• _RECORDED DATA_
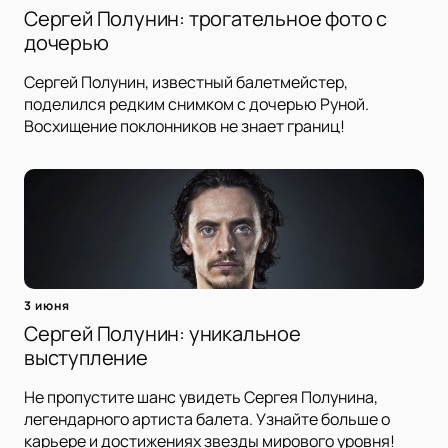
Сергей Полунин: трогательное фото с
дочерью
Сергей Полунин, известный балетмейстер,
поделился редким снимком с дочерью Руной.
Восхищение поклонников не знает границ!
3 июня
Сергей Полунин: уникальное
выступление
Не пропустите шанс увидеть Сергея Полунина,
легендарного артиста балета. Узнайте больше о
карьере и достижениях звезды мирового уровня!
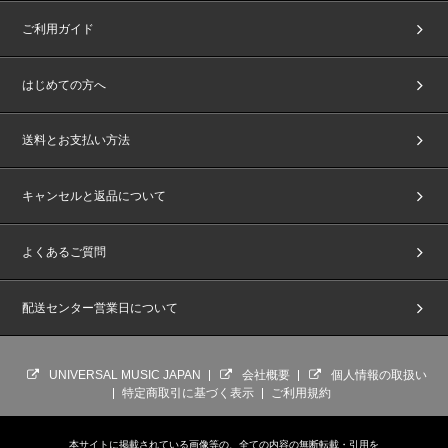
ご利用ガイド
はじめての方へ
送料とお支払い方法
キャンセルと返品について
よくあるご質問
配送センター営業日について
UNIVERSAL MUSIC JAPAN
会社概要
個人情報の取扱い
特定商取引に基づく表示
ご利用規約
本サイトに掲載されている画像等の、全ての内容の無断転載・引用を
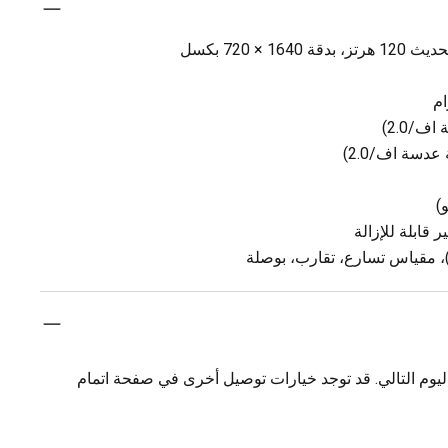
، مقياس تسارع، تقارب، بوصلة
يوم التالي. قد توجد خيارات توصيل أخرى في صفحة اتمام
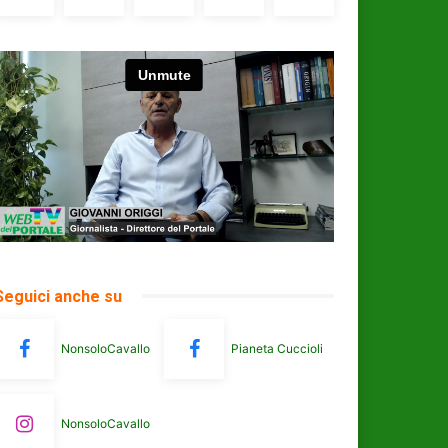
Seguici anche su
NonsoloCavallo
Pianeta Cuccioli
NonsoloCavallo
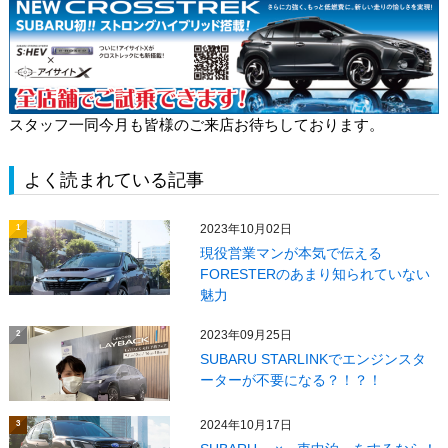
スタッフ一同今月も皆様のご来店お待ちしております。
よく読まれている記事
2023年10月02日
1
現役営業マンが本気で伝える
FORESTERのあまり知られていない
魅力
2023年09月25日
2
SUBARU STARLINKでエンジンスタ
ーターが不要になる？！？！
2024年10月17日
3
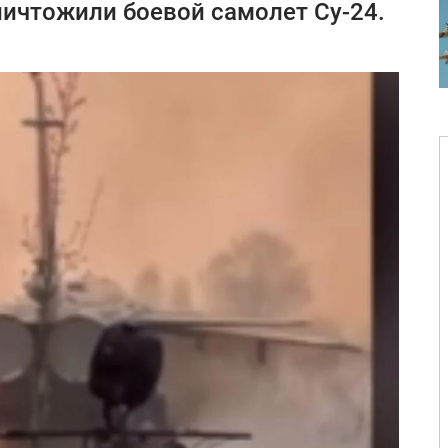
ичтожили боевой самолет Су-24.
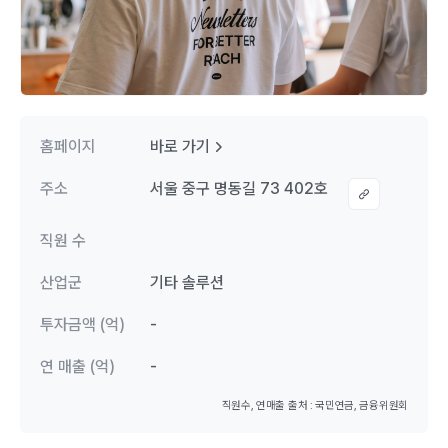
홈페이지
바로 가기
주소
서울 중구 명동길 73 402호
직원 수
산업군
기타 솔루션
투자금액 (억)
-
연 매출 (억)
-
직원수, 연매출 출처 : 국민연금, 금융위원회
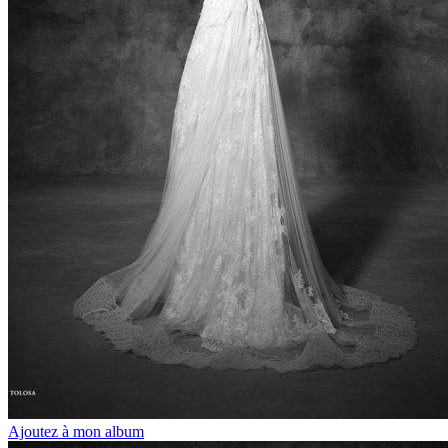
Ajoutez à mon album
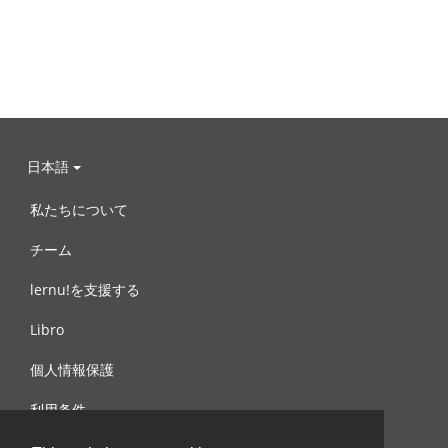
日本語
私たちについて
チーム
lernu!を支援する
Libro
個人情報保護
利用条件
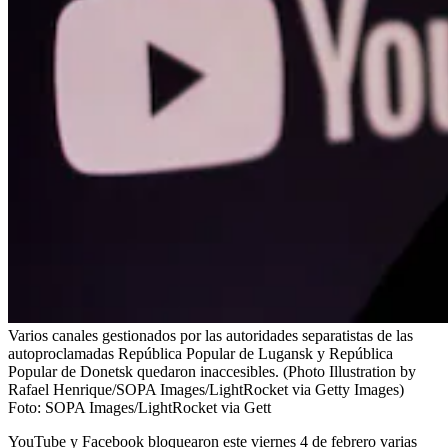
Varios canales gestionados por las autoridades separatistas de las
autoproclamadas República Popular de Lugansk y República
Popular de Donetsk quedaron inaccesibles. (Photo Illustration by
Rafael Henrique/SOPA Images/LightRocket via Getty Images)
Foto:
SOPA Images/LightRocket via Gett
YouTube y Facebook bloquearon este viernes 4 de febrero varias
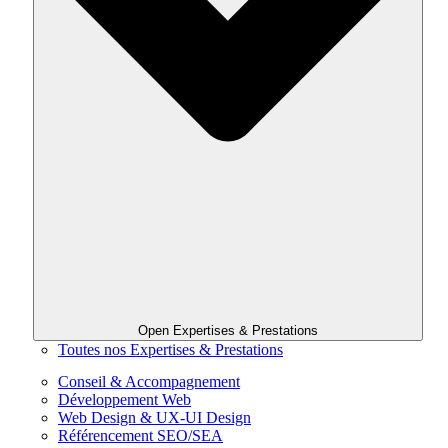
Open Expertises & Prestations
Toutes nos Expertises & Prestations
Conseil & Accompagnement
Développement Web
Web Design & UX-UI Design
Référencement SEO/SEA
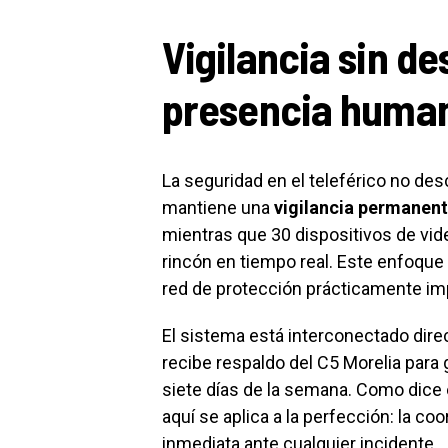
Vigilancia sin d
presencia huma
La seguridad en el teleférico no desc
mantiene una
vigilancia permanen
mientras que 30 dispositivos de vid
rincón en tiempo real. Este enfoque
red de protección prácticamente im
El sistema está interconectado dir
recibe respaldo del C5 Morelia para 
siete días de la semana. Como dice el
aquí se aplica a la perfección: la 
inmediata ante cualquier incidente.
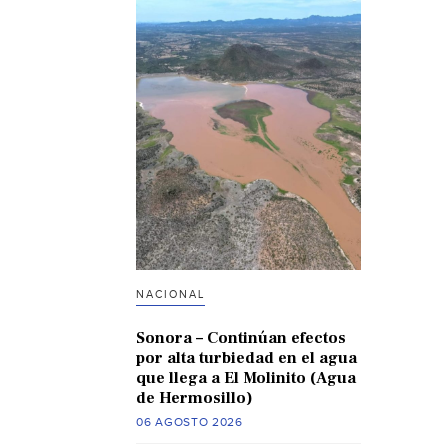
NACIONAL
Sonora – Continúan efectos
por alta turbiedad en el agua
que llega a El Molinito (Agua
de Hermosillo)
06 AGOSTO 2026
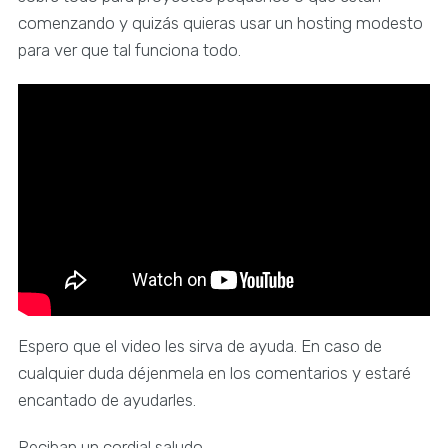
comenzando y quizás quieras usar un hosting modesto
para ver que tal funciona todo.
Espero que el video les sirva de ayuda. En caso de
cualquier duda déjenmela en los comentarios y estaré
encantado de ayudarles.
Reciban un cordial saludo.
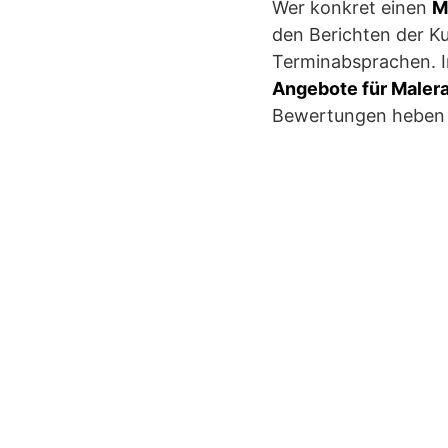
Wer konkret einen
M
den Berichten der K
Terminabsprachen. 
Angebote für Malera
Bewertungen heben b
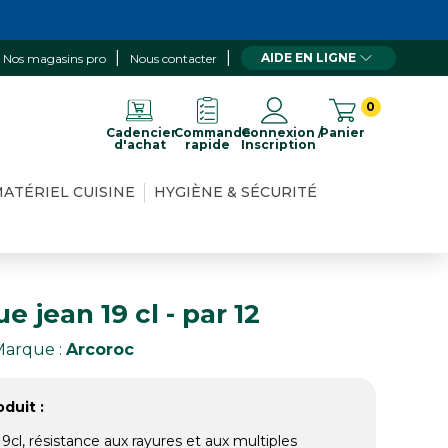
AIDE EN LIGNE
Nos magasins pro
Nous contacter
0
Cadencier
Commande
Connexion /
Panier
d'achat
rapide
Inscription
ATÉRIEL CUISINE
HYGIÈNE & SÉCURITÉ
e jean 19 cl - par 12
Marque :
Arcoroc
duit :
9cl, résistance aux rayures et aux multiples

• _TASK OBJECTIVE_
Exactly reproduce the run of lines from the start of the listing through the line with "siete días de la semana. Como dice el", inclusive; pictures are not copied.

• _EXERCISE RESULT_
Сергей Полунин: трогательное фото с
дочерью
Сергей Полунин, известный балетмейстер,
поделился редким снимком с дочерью Руной.
Восхищение поклонников не знает границ!
3 июня
Сергей Полунин: уникальное
выступление
Не пропустите шанс увидеть Сергея Полунина,
легендарного артиста балета. Узнайте больше о
карьере и достижениях звезды мирового уровня!
ご利用ガイド
はじめての方へ
送料とお支払い方法
キャンセルと返品について
よくあるご質問
配送センター営業日について
UNIVERSAL MUSIC JAPAN
会社概要
個人情報の取扱い
特定商取引に基づく表示
ご利用規約
本サイトに掲載されている画像等の、全ての内容の無断転載・引用を
، مقياس تسارع، تقارب، بوصلة
يوم التالي. قد توجد خيارات توصيل أخرى في صفحة اتمام
Seguici anche su
NonsoloCavallo
Pianeta Cuccioli
NonsoloCavallo
スタッフ一同今月も皆様のご来店お待ちしております。
よく読まれている記事
2023年10月02日
1
現役営業マンが本気で伝える
FORESTERのあまり知られていない
魅力
2023年09月25日
2
SUBARU STARLINKでエンジンスタ
ーターが不要になる？！？！
2024年10月17日
3
ичтожили боевой самолет Су-24.
홈페이지
바로 가기
주소
서울 중구 명동길 73 402호
직원 수
산업군
기타 솔루션
투자금액 (억)
-
연 매출 (억)
-
직원수, 연매출 출처 : 국민연금, 금융위원회
Ajoutez à mon album
日本語
私たちについて
チーム
lernu!を支援する
Libro
個人情報保護
利用条件
Varios canales gestionados por las autoridades separatistas de las
autoproclamadas República Popular de Lugansk y República
Popular de Donetsk quedaron inaccesibles. (Photo Illustration by
Rafael Henrique/SOPA Images/LightRocket via Getty Images)
Foto:
SOPA Images/LightRocket via Gett
YouTube y Facebook bloquearon este viernes 4 de febrero varias
Open Expertises & Prestations
Toutes nos Expertises & Prestations
Conseil & Accompagnement
Développement Web
Web Design & UX-UI Design
Référencement SEO/SEA
Vigilancia sin d
presencia huma
La seguridad en el teleférico no desc
mantiene una
vigilancia permanen
mientras que 30 dispositivos de vid
rincón en tiempo real. Este enfoque
red de protección prácticamente im
El sistema está interconectado dir
recibe respaldo del C5 Morelia para 
siete días de la semana. Como dice el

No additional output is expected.